▸ MATERIAL PROVIDED:
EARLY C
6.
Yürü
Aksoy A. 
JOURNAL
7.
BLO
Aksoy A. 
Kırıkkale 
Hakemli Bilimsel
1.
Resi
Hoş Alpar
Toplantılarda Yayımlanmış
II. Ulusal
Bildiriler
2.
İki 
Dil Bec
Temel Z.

▸ TASK: From first line to last, transcribe the material exactly.

▸ TASK RESULT:
EARLY C
6.
Yürü
Aksoy A. 
JOURNAL
7.
BLO
Aksoy A. 
Kırıkkale 
Hakemli Bilimsel
1.
Resi
Hoş Alpar
Toplantılarda Yayımlanmış
II. Ulusal
Bildiriler
2.
İki 
Dil Bec
Temel Z.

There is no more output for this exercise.